Requirement: Each line with the word "opacity" must appear in the answer, copied from the records.

Bounding box prediction data

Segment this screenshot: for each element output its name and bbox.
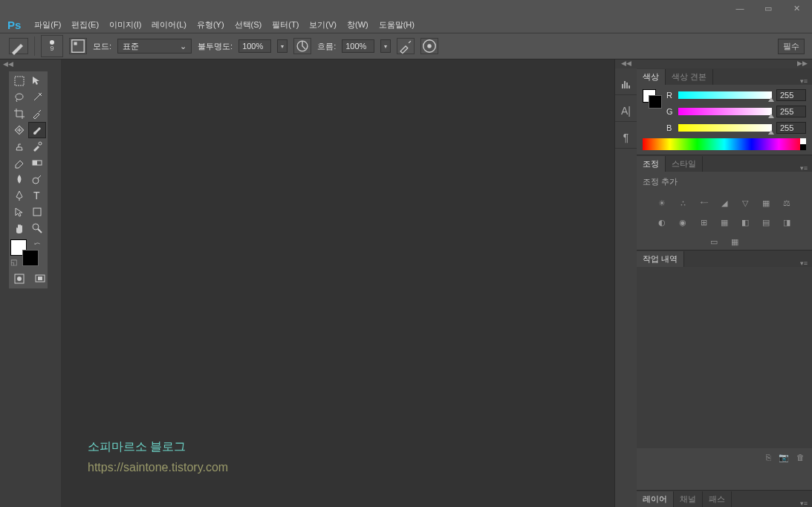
b-input[interactable]: 255 xyxy=(776,122,806,134)
tab-channels[interactable]: 채널 xyxy=(674,491,703,507)
hue-saturation-icon[interactable]: ▦ xyxy=(759,196,773,210)
gradient-map-icon[interactable]: ▭ xyxy=(707,235,721,248)
size-pressure-toggle[interactable] xyxy=(420,38,438,54)
blur-tool[interactable] xyxy=(10,171,28,187)
background-color[interactable] xyxy=(22,250,39,266)
clone-stamp-tool[interactable] xyxy=(10,138,28,155)
close-button[interactable]: ✕ xyxy=(787,2,806,14)
tab-paths[interactable]: 패스 xyxy=(703,491,732,507)
swap-colors-icon[interactable]: ⤺ xyxy=(34,239,40,248)
svg-text:T: T xyxy=(33,190,40,201)
dock-icon-paragraph[interactable]: ¶ xyxy=(615,126,637,149)
color-lookup-icon[interactable]: ▦ xyxy=(717,216,732,229)
airbrush-toggle[interactable] xyxy=(397,38,415,54)
shape-tool[interactable] xyxy=(28,204,46,220)
workspace-switcher[interactable]: 필수 xyxy=(778,39,805,54)
history-brush-tool[interactable] xyxy=(28,138,46,155)
tab-history[interactable]: 작업 내역 xyxy=(637,251,684,267)
dock-collapse-handle[interactable]: ◀◀ xyxy=(615,59,637,68)
zoom-tool[interactable] xyxy=(28,220,46,236)
pen-tool[interactable] xyxy=(10,187,28,204)
blend-mode-select[interactable]: 표준 ⌄ xyxy=(117,39,192,54)
vibrance-icon[interactable]: ▽ xyxy=(738,196,753,210)
svg-point-14 xyxy=(33,224,39,230)
quick-mask-toggle[interactable] xyxy=(10,271,28,287)
opacity-pressure-toggle[interactable] xyxy=(293,38,311,54)
tab-adjustments[interactable]: 조정 xyxy=(637,156,666,172)
layers-panel-menu[interactable]: ▾≡ xyxy=(796,500,812,507)
menu-file[interactable]: 파일(F) xyxy=(30,18,65,32)
gradient-tool[interactable] xyxy=(28,155,46,171)
tool-preset-picker[interactable] xyxy=(9,38,28,54)
tab-layers[interactable]: 레이어 xyxy=(637,491,674,507)
marquee-tool[interactable] xyxy=(10,73,28,89)
history-panel-menu[interactable]: ▾≡ xyxy=(796,259,812,267)
svg-rect-10 xyxy=(33,161,37,165)
crop-tool[interactable] xyxy=(10,106,28,122)
brush-panel-toggle[interactable] xyxy=(69,38,87,54)
menu-filter[interactable]: 필터(T) xyxy=(267,18,303,32)
screen-mode-toggle[interactable] xyxy=(31,271,49,287)
minimize-button[interactable]: — xyxy=(730,2,750,14)
opacity-dropdown[interactable]: ▾ xyxy=(277,39,288,53)
toolbar-collapse-handle[interactable]: ◀◀ xyxy=(0,59,61,68)
r-input[interactable]: 255 xyxy=(776,89,806,101)
brightness-contrast-icon[interactable]: ☀ xyxy=(655,196,669,210)
menu-window[interactable]: 창(W) xyxy=(342,18,373,32)
color-balance-icon[interactable]: ⚖ xyxy=(779,196,794,210)
menu-help[interactable]: 도움말(H) xyxy=(374,18,419,32)
curves-icon[interactable]: ⬳ xyxy=(696,196,711,210)
adjustments-panel-menu[interactable]: ▾≡ xyxy=(796,164,812,172)
selective-color-icon[interactable]: ▦ xyxy=(727,235,742,248)
opacity-input[interactable]: 100% xyxy=(238,39,271,53)
posterize-icon[interactable]: ▤ xyxy=(759,216,773,229)
eraser-tool[interactable] xyxy=(10,155,28,171)
channel-mixer-icon[interactable]: ⊞ xyxy=(696,216,711,229)
menu-type[interactable]: 유형(Y) xyxy=(192,18,229,32)
dock-icon-character[interactable]: A| xyxy=(615,100,637,122)
g-input[interactable]: 255 xyxy=(776,106,806,117)
type-tool[interactable]: T xyxy=(28,187,46,204)
menu-image[interactable]: 이미지(I) xyxy=(105,18,146,32)
color-spectrum[interactable] xyxy=(643,138,806,150)
exposure-icon[interactable]: ◢ xyxy=(717,196,732,210)
canvas-area[interactable]: 소피마르소 블로그 https://saintone.tistory.com xyxy=(61,59,614,507)
panel-background-color[interactable] xyxy=(649,95,662,109)
brush-preset-picker[interactable]: 9 xyxy=(41,35,63,57)
invert-icon[interactable]: ◧ xyxy=(738,216,753,229)
dock-icon-histogram[interactable] xyxy=(615,73,637,95)
color-panel-menu[interactable]: ▾≡ xyxy=(796,77,812,85)
menu-view[interactable]: 보기(V) xyxy=(305,18,341,32)
panels-collapse-handle[interactable]: ▶▶ xyxy=(637,59,812,68)
menu-layer[interactable]: 레이어(L) xyxy=(147,18,190,32)
hand-tool[interactable] xyxy=(10,220,28,236)
dodge-tool[interactable] xyxy=(28,171,46,187)
tab-color[interactable]: 색상 xyxy=(637,69,666,85)
photo-filter-icon[interactable]: ◉ xyxy=(675,216,690,229)
r-slider[interactable] xyxy=(678,91,772,99)
move-tool[interactable] xyxy=(28,73,46,89)
healing-brush-tool[interactable] xyxy=(10,122,28,138)
threshold-icon[interactable]: ◨ xyxy=(779,216,794,229)
brush-tool[interactable] xyxy=(28,122,46,138)
g-slider[interactable] xyxy=(678,108,772,115)
menu-edit[interactable]: 편집(E) xyxy=(67,18,103,32)
path-selection-tool[interactable] xyxy=(10,204,28,220)
levels-icon[interactable]: ⛬ xyxy=(675,196,690,210)
magic-wand-tool[interactable] xyxy=(28,89,46,106)
new-document-from-state-icon[interactable]: ⎘ xyxy=(766,453,771,462)
tab-swatches[interactable]: 색상 견본 xyxy=(666,69,713,85)
black-white-icon[interactable]: ◐ xyxy=(655,216,669,229)
b-slider[interactable] xyxy=(678,124,772,132)
history-list[interactable] xyxy=(637,267,812,448)
tab-styles[interactable]: 스타일 xyxy=(666,156,703,172)
maximize-button[interactable]: ▭ xyxy=(759,2,778,14)
delete-state-icon[interactable]: 🗑 xyxy=(796,453,805,462)
eyedropper-tool[interactable] xyxy=(28,106,46,122)
flow-dropdown[interactable]: ▾ xyxy=(380,39,391,53)
lasso-tool[interactable] xyxy=(10,89,28,106)
new-snapshot-icon[interactable]: 📷 xyxy=(779,453,789,462)
menu-select[interactable]: 선택(S) xyxy=(230,18,267,32)
default-colors-icon[interactable]: ◱ xyxy=(10,258,17,266)
flow-input[interactable]: 100% xyxy=(342,39,374,53)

Solved exercise:
opacity-pressure-toggle[interactable] xyxy=(293,38,311,54)
opacity-dropdown[interactable]: ▾ xyxy=(277,39,288,53)
opacity-input[interactable]: 100% xyxy=(238,39,271,53)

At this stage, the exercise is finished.